На столе было без изысков: мясо с бульоном, варёная каша, молодая черемша да травяной чай. Сидевшие на лавках мужики пока не обращали внимания на Никиту, явно давая тому время насытиться и попривыкнуть к новой компании. И продолжали разговаривать о своих делах.

— Ну, рассаду пока оставим здесь, я уже ящички с землёй парням сказал сколотить. Зерно тоже засеем, только на следующий сезон будем делиться со Смирновым.

— А сейчас что, Вячеслав? Тоже пускай начинают. Земля у них, как и у нас, отличная.

— Погоди, Володя. У нас пока слишком мало рассады, чтобы делить. Пусть пока наши займутся этим делом. Вон, почвоведам, этой сладкой парочке, теперь есть что руками делать. Ещё людей припашем для этого. Сельское хозяйство развивать надо комплексно. Пускай полковник хрюшками занимается, он же их заказывал, — рассмеялся колоритный мужик с ухоженной бородой.

— А что с инструментами, Вячеслав?

— Пока вроде хватает, но железо уже стоит пробовать. Я ещё в прошлом году жилу приметил. Кузню можно ставить.

— Да, делов у нас море.

— Никита, а у вас кузнецов нет?

Никита, заметив, что все замолкли и смотрят на него, смутился и сразу поперхнулся. Прокашлявшись и улыбнувшись своей неловкости, ответил мужику с бородой:

— Нет. Кузнецов средь нас нету, хотя вот Жданко баловался в кузне, евойный дядька был обучен кузнечному делу в Великом Устюге.

— Тяпку сковать сможет? — заинтересовался Вячеслав.

— Чего сковать?

— А… Ну ладно, ничего пока.

— Так вы новгородцы?

— Опа!

Странно, но окружавших Никиту мужиков его вопрос поставил в тупик.

— Мы же говорили, что да, — осторожно проговорил один.

— Да просто не рядится сие, — простодушно ответил Никита. — Речь дюже странна, красного угла в избе нет, даже часовенки не стоит в остроге. Брони на вас нет, оружие странно дюже. Сам острог не похож… Не знаю, не так строят, — продолжил он.
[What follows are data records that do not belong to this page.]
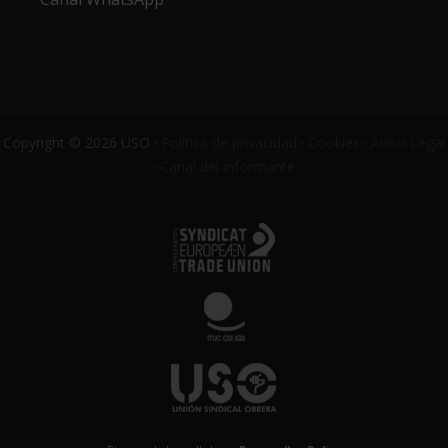
Copyright © 2026 USO ·
Política de privacidad
·
Cookies
·
Aviso Legal
·
Canal del informante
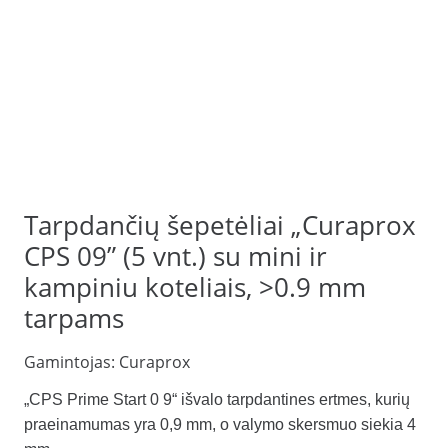
Tarpdančių šepetėliai „Curaprox
CPS 09” (5 vnt.) su mini ir
kampiniu koteliais, >0.9 mm
tarpams
Gamintojas:
Curaprox
„CPS Prime Start 0 9“ išvalo tarpdantines ertmes, kurių
praeinamumas yra 0,9 mm, o valymo skersmuo siekia 4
— Ясно, Никита. А кстати, меня зовут Вячеслав. Я тут за главного. Воевода, значит. Вот Алексей — наш атаман. Не хмыкай, атаман, — улыбнулся воевода. — Это Владимир, помощник атамана, сотник, значит. И Василий, полусотник вроде как, — закончил представлять своих соратников Вячеслав. — Ну а у вас кто есть кто, Никита?
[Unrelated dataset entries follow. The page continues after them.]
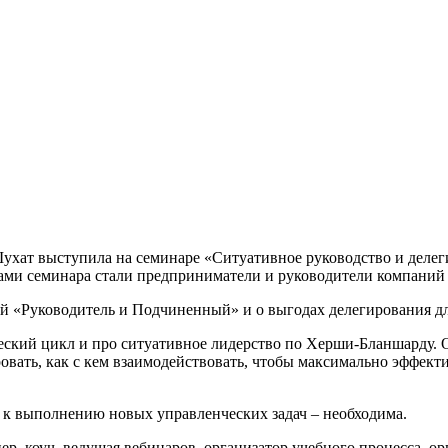
ухат выступила на семинаре «Ситуативное руководство и делег
ми семинара стали предприниматели и руководители компаний и
й «Руководитель и Подчиненный» и о выгодах делегирования д
ский цикл и про ситуативное лидерство по Херши-Бланшарду. 
вать, как с кем взаимодействовать, чтобы максимально эффекти
 к выполнению новых управленческих задач – необходима.
, коуч, ведущая вебинаров, организатор учебного процесса, ор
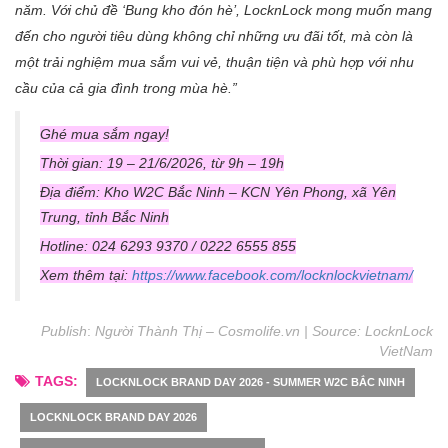
năm. Với chủ đề ‘Bung kho đón hè’, LocknLock mong muốn mang
đến cho người tiêu dùng không chỉ những ưu đãi tốt, mà còn là
một trải nghiệm mua sắm vui vẻ, thuận tiện và phù hợp với nhu
cầu của cả gia đình trong mùa hè.”
Ghé mua sắm ngay!
Thời gian: 19 – 21/6/2026, từ 9h – 19h
Địa điểm: Kho W2C Bắc Ninh – KCN Yên Phong, xã Yên
Trung, tỉnh Bắc Ninh
Hotline: 024 6293 9370 / 0222 6555 855
Xem thêm tại:
https://www.facebook.com/locknlockvietnam/
Publish
:
Người Thành
Thị –
Cosmolife.vn | Source:
LocknLock
VietNam
TAGS:
LOCKNLOCK BRAND DAY 2026 - SUMMER W2C BẮC NINH
LOCKNLOCK BRAND DAY 2026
Тот молчал, словно воды в рот набрал.

— Да ладно, Никита, не молчи. Вы же к нам прибыли, значит, хотели что-то. — Это сказал сотник Владимир.

Никита вздохнул. «Мы же именно этого и хотели», — подумал он и решился.
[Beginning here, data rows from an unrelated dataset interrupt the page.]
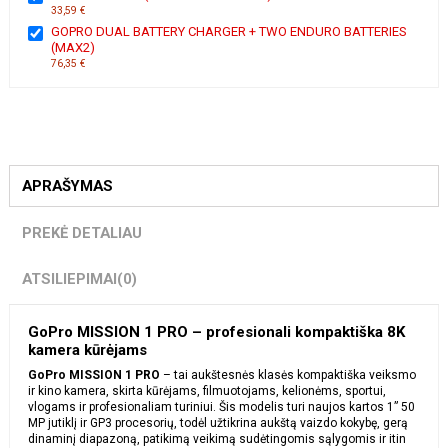
33,59 €
GOPRO DUAL BATTERY CHARGER + TWO ENDURO BATTERIES
(MAX2)
76,35 €
APRAŠYMAS
PREKĖ DETALIAU
ATSILIEPIMAI
(0)
GoPro MISSION 1 PRO – profesionali kompaktiška 8K
kamera kūrėjams
GoPro MISSION 1 PRO
– tai aukštesnės klasės kompaktiška veiksmo
ir kino kamera, skirta kūrėjams, filmuotojams, kelionėms, sportui,
vlogams ir profesionaliam turiniui. Šis modelis turi naujos kartos 1” 50
MP jutiklį ir GP3 procesorių, todėl užtikrina aukštą vaizdo kokybę, gerą
dinaminį diapazoną, patikimą veikimą sudėtingomis sąlygomis ir itin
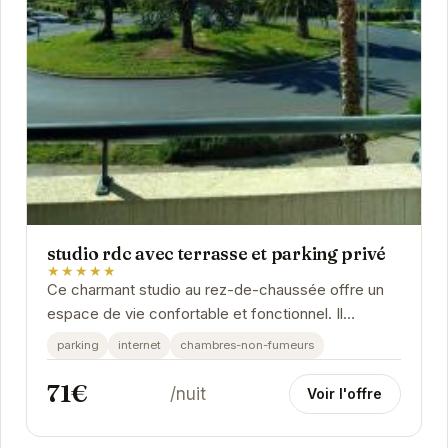
studio rdc avec terrasse et parking privé
★★★★★
Ce charmant studio au rez-de-chaussée offre un
espace de vie confortable et fonctionnel. Il
dispose d'une terrasse privative idéale pour les
parking
internet
chambres-non-fumeurs
repas...
71€
/nuit
Voir l'offre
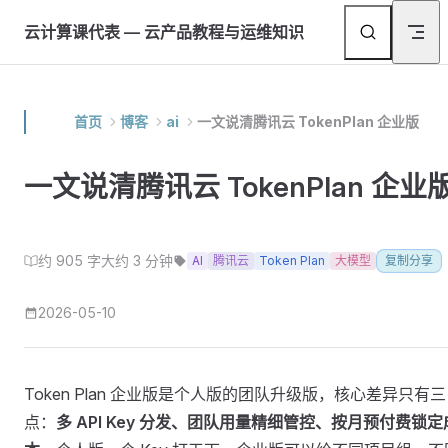
Skip to content
返
云计算课代表 — 云产品教程与运维知识
首页
博客
ai
一文说清腾讯云 TokenPlan 企业版
一文说清腾讯云 TokenPlan 企业
约 905 字
大约 3 分钟
AI
腾讯云
Token Plan
大模型
复制分享
2026-05-10
Token Plan 企业版是个人版的团队升级版，核心差异只有三
点：
多 API Key 分发、团队用量精细管控、按月预付费锁定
— Жданко — наш рудознатец и кузнец, язычник, Сахно — отчий воин, тоже язычник, — сморщился Никита и продолжил: — Богдан, Савка и Дружина — воины боярина Василя Дмитрича с Устюга Великого. А Конан Семёнов — это муж с Твери от боярина Анисима Судакова. Отец — человек новгородского боярина Петра Авинова.

Вячеслав повернулся к Сазонову и зашептал тому на ухо. Тот закивал. Никита покачал головой — скрывают что-то, видимо.

Из светёлки вышла Дарья. Поставив ящичек с препаратами на пол, она опустилась на скамью, налила себе воды и сказала:

— Ну что, видимо, он выкарабкается. Состояние стабильное, ухудшений не было. Так что молись, парень.

— Вы не новгородцы.

— Да, Никита, мы не новгородцы, — с сочувствием сказал Вячеслав.

— Мы сказали так, потому что нам больше нечего было сказать, — вставил Владимир.

— А кто вы, откель будете-то?! — выкрикнул Никита. — Токмо из-за вас мы тут и объявились! Отец мой тяжко ранен теперь, а за каким лядом? Чтобы узнать, что вы не те, кого мы сыскать пытались? Пробирались сюда с великой осторожностью, умысел наш не раскрыть было никому. А тут! Эх, что нам теперь делать?

— А что вы хотели узнать, Никита?

— Это надо дядьку Конана звать, он ведает нашими делами. Невместно мне за него говорить.